The state of Arkansas recently unveiled plans to put to death eight men over 10 days in April; this planned spate of executions is, rather than a testament to the Constitution or a sense of justice, a “shocking” example of lethal injection drug shortages ultimately determining the fate of inmates, said Fordham Law Professor Deborah W. Denno, a leading death penalty expert, during an interview this week.
Arkansas’ supply of midazolam, a sedative used in the state’s three-drug lethal injection cocktail, will expire at the end of April, prompting the state to push forward with its first executions in 12 years, at a rate unprecedented nationally in the modern era. Midazolam has been linked to several botched executions in recent years, and the volume of executions in a brief window of time—plus the state’s lack of recent executions—raises serious concerns about potential botches, Denno said.
Arkansas Governor Asa Hutchinson acknowledged earlier this month that he would have preferred to have “multiple months and years” to carry out the executions, but stated “that’s not the circumstances that I find myself in.” Denno called Hutchinson’s statement “an abysmal, embarrassing excuse” that sought to abdicate responsibility for the executions.
“Hutchinson’s statement just points to all the problems with lethal injection in this country,” Denno said. “It’s safe to assume all these men would live longer if a drug shortage weren’t an issue. Their lives are being dictated by a drug shortage.”
“Executions shouldn’t be fueled by this kind of external constraint,” the professor added. “They’re supposed to have a purpose outside of that.”
Arkansas is scheduled to execute two men apiece on four separate days between April 17–27. While Hutchinson conceded this was less than ideal, he defended the state’s plans by raising the need for closure among victims’ families. Each of the Arkansas inmates scheduled for execution next month arrived on death row no later than 1999.
At the root of Hutchinson’s urgency is the realization that each year the men remain on death row the harder it will be to execute them, Denno explained. Arkansas’ lack of executions since 2005 is part of a nationwide trend. The United States’ 20 executions last year were its fewest since capital punishment was reinstituted in the late 1970s.
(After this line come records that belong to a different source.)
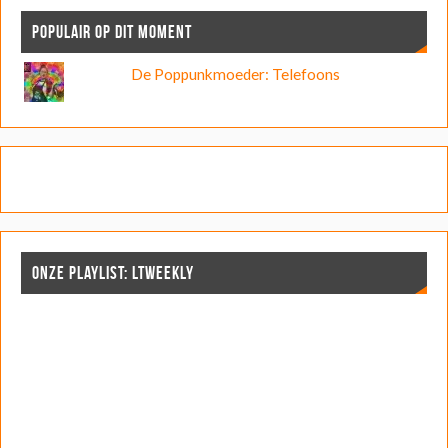
POPULAIR OP DIT MOMENT
De Poppunkmoeder: Telefoons
ONZE PLAYLIST: LTWEEKLY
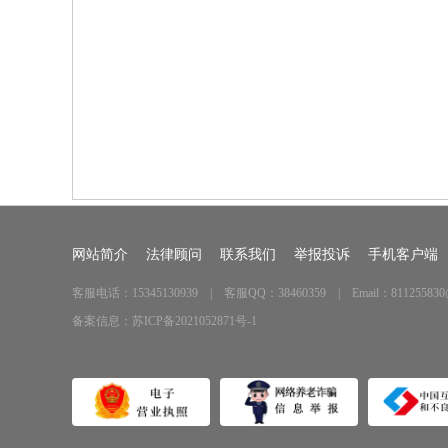
化
网站简介
法律顾问
联系我们
举报投诉
手机客户端
市
客服电话：15345130939 | 客服QQ：38460359 | Email：811255830
备案信息：
苏ICP备2021052871号-1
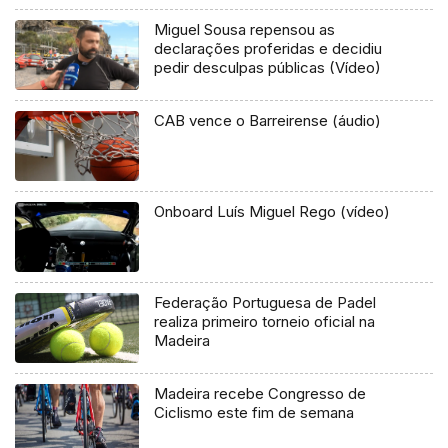
Miguel Sousa repensou as
declarações proferidas e decidiu
pedir desculpas públicas (Vídeo)
CAB vence o Barreirense (áudio)
Onboard Luís Miguel Rego (vídeo)
Federação Portuguesa de Padel
realiza primeiro torneio oficial na
Madeira
Madeira recebe Congresso de
Ciclismo este fim de semana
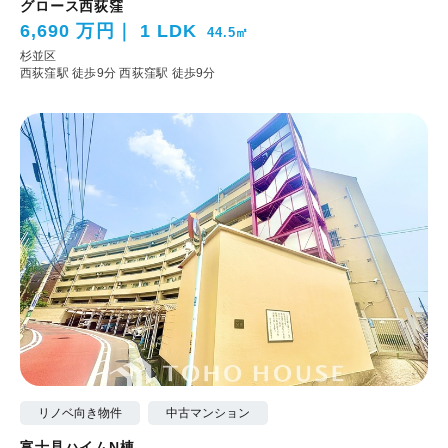
グロース西荻窪
6,690 万円
1 LDK
44.5㎡
杉並区
西荻窪駅 徒歩9分
西荻窪駅 徒歩9分
リノベ向き物件
中古マンション
富士見ハイムN棟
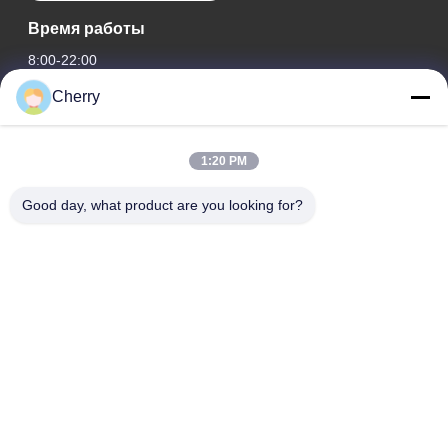
Время работы
8:00-22:00
Cherry
Наш адрес
Адрес компании
1:20 PM
Индустриальный парк Хегуи, Лишуй, Наньхай Фошань
Гуандун П.Р. Китай.
Good day, what product are you looking for?
Адрес завода
Индустриальный парк Хегуи, Лишуй, Наньхай Фошань
Гуандун П.Р. Китай.
Телефон
0086-13631413050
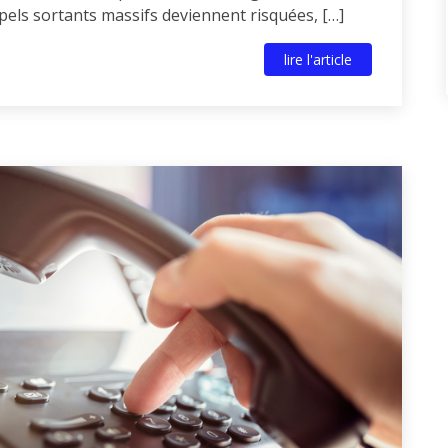
els sortants massifs deviennent risquées, […]
lire l'article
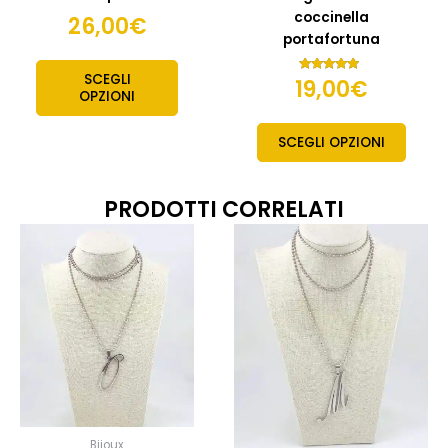
coccinella
26,00
€
portafortuna
SCEGLI
19,00
€
Valutato
5.00
OPZIONI
su 5
SCEGLI OPZIONI
PRODOTTI CORRELATI
Bijoux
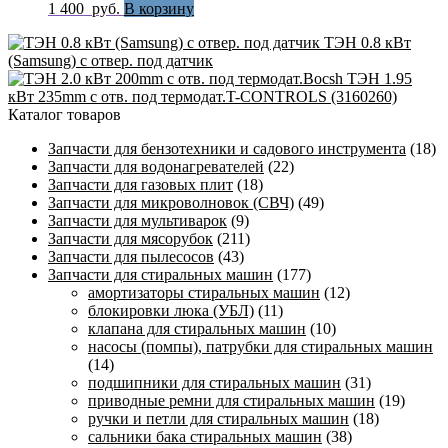
1 400
руб.
В корзину
ТЭН 0.8 кВт
(Samsung) с отвер. под датчик
ТЭН 1.95
кВт 235mm с отв. под термодат.T-CONTROLS (3160260)
Каталог товаров
Запчасти для бензотехники и садового инструмента
(18)
Запчасти для водонагревателей
(22)
Запчасти для газовых плит
(18)
Запчасти для микроволновок (СВЧ)
(49)
Запчасти для мультиварок
(9)
Запчасти для мясорубок
(211)
Запчасти для пылесосов
(43)
Запчасти для стиральных машин
(177)
амортизаторы стиральных машин
(12)
блокировки люка (УБЛ)
(11)
клапана для стиральных машин
(10)
насосы (помпы), патрубки для стиральных машин
(14)
подшипники для стиральных машин
(31)
приводные ремни для стиральных машин
(19)
ручки и петли для стиральных машин
(18)
сальники бака стиральных машин
(38)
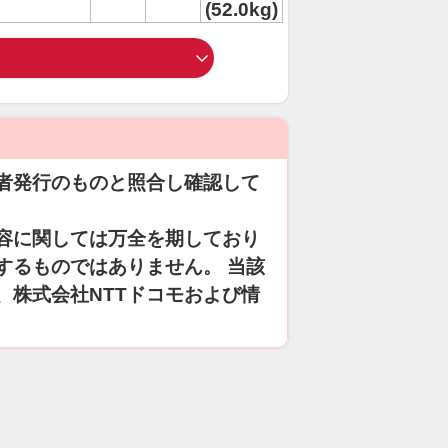
(52.0kg)
者発行のものと照合し確認して
容に関しては万全を期しており
するものではありません。 当該
、株式会社NTTドコモおよび情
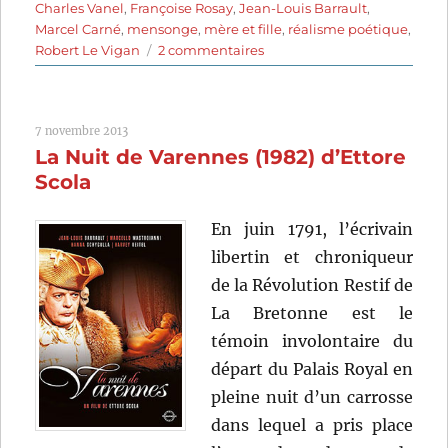
Charles Vanel
,
Françoise Rosay
,
Jean-Louis Barrault
,
Marcel Carné
,
mensonge
,
mère et fille
,
réalisme poétique
,
sur
Robert Le Vigan
2 commentaires
Jenny
(1936)
de
7 novembre 2013
Marcel
La Nuit de Varennes (1982) d’Ettore
Carné
Scola
En juin 1791, l’écrivain
libertin et chroniqueur
de la Révolution Restif de
La Bretonne est le
témoin involontaire du
départ du Palais Royal en
pleine nuit d’un carrosse
dans lequel a pris place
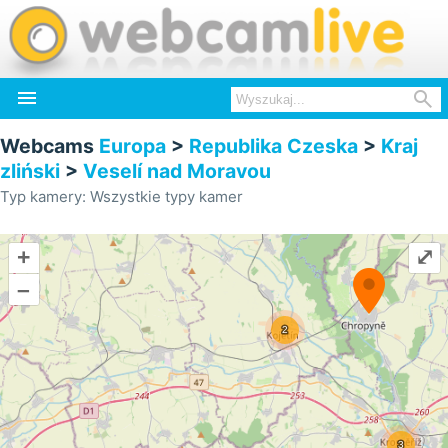


Webcams
Europa
>
Republika Czeska
>
Kraj
zliński
>
Veselí nad Moravou
Typ kamery: Wszystkie typy kamer
+
⤢
–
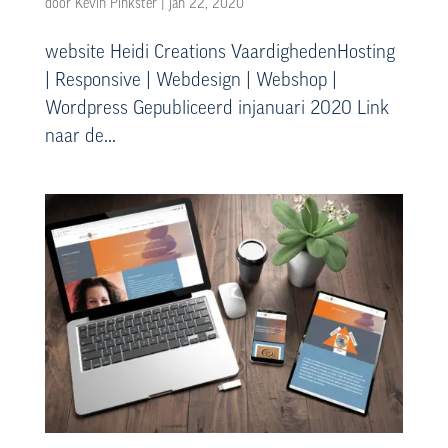
door
Kevin Pinkster
|
jan 22, 2020
website Heidi Creations VaardighedenHosting
| Responsive | Webdesign | Webshop |
Wordpress Gepubliceerd injanuari 2020 Link
naar de...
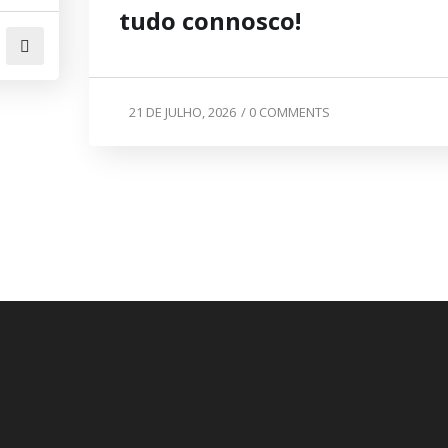
tudo connosco!
21 DE JULHO, 2026
/
0 COMMENTS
“Every year that someone remains unexecuted heightens the potential they won’t be executed because the country’s support of the death penalty is on the downswing,” Denno said. In addition, lethal injection drugs are increasingly scarce, as the current predicament in Arkansas underlines.
Hutchinson’s haste comes with potential hazards, such as the violation of the Cruel and Unusual Punishment Clause in the Eighth Amendment.
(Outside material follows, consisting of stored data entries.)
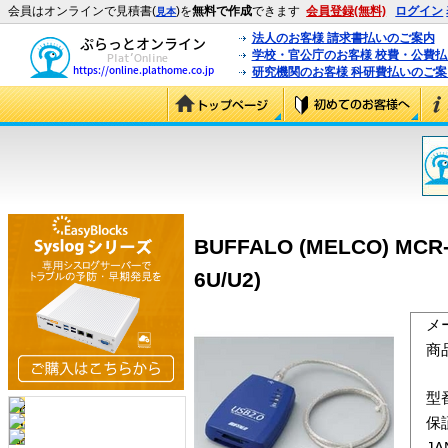
会員はオンラインで見積書(
)を
無料で作成
できます
会員登録(無料)
ログイン
見本
法人のお客様 請求書払いのご案内
学校・官公庁のお客様 校費・公費
研究機関のお客様 科研費払いのご案
BUFFALO (MELCO) M
6U/U2)
メ
商
型
保
J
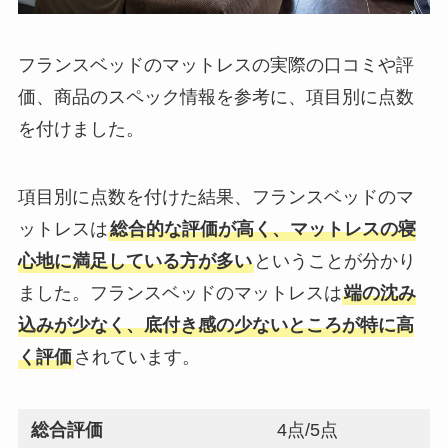
フランスベッドのマットレスの実際の口コミや評
価、商品のスペック情報を参考に、項目別に点数
を付けました。
項目別に点数を付けた結果、フランスベッドのマ
ットレスは
総合的な評価が高く、マットレスの寝
心地に満足している方が多い
ということが分かり
ました。フランスベッドのマットレスは
端の沈み
込みが少なく、底付き感の少ないところが特に高
く評価
されています。
総合評価
4点/5点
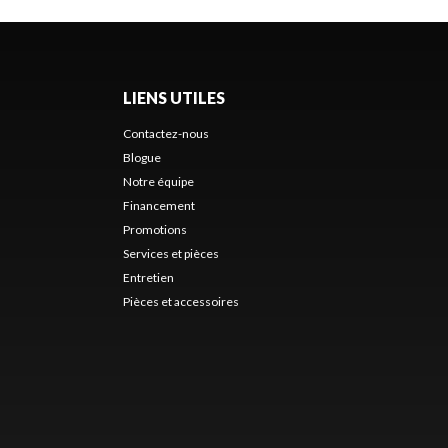
LIENS UTILES
Contactez-nous
Blogue
Notre équipe
Financement
Promotions
Services et pièces
Entretien
Pièces et accessoires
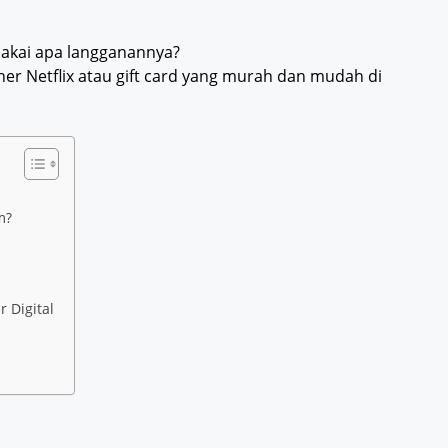
 pakai apa langganannya?
cher Netflix atau gift card yang murah dan mudah di
m?
 Digital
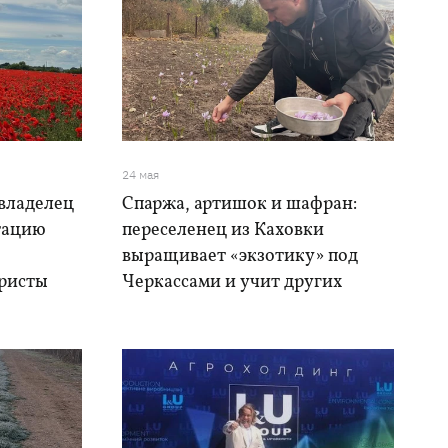
24 мая
 владелец
Спаржа, артишок и шафран:
тацию
переселенец из Каховки
выращивает «экзотику» под
уристы
Черкассами и учит других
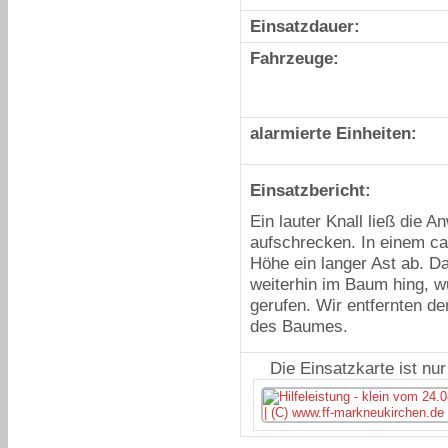
Einsatzdauer:
Fahrzeuge:
alarmierte Einheiten:
Einsatzbericht:
Ein lauter Knall ließ die
aufschrecken. In einem c
Höhe ein langer Ast ab. Da
weiterhin im Baum hing, w
gerufen.
Wir entfernten d
des Baumes.
Die Einsatzkarte ist nu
Denno highlighted the botched execution of Oklahoma death row inmate Clayton Lockett as an example of the potential dangers of scheduling multiple executions in one day, let alone eight in 10 days. Lockett groaned and writhed on the table before dying 43 minutes after the first execution drug was administered, according to eyewitness reports.
Lockett’s death underscores the dangers associated with rushing one execution to make time for the second as well as the potential that one inmate could receive fewer drugs than another.
“Multiply that scenario by four,” Denno said. “It’s just inviting problems in a country where there are multiple problems with the death penalty under the best of circumstances.”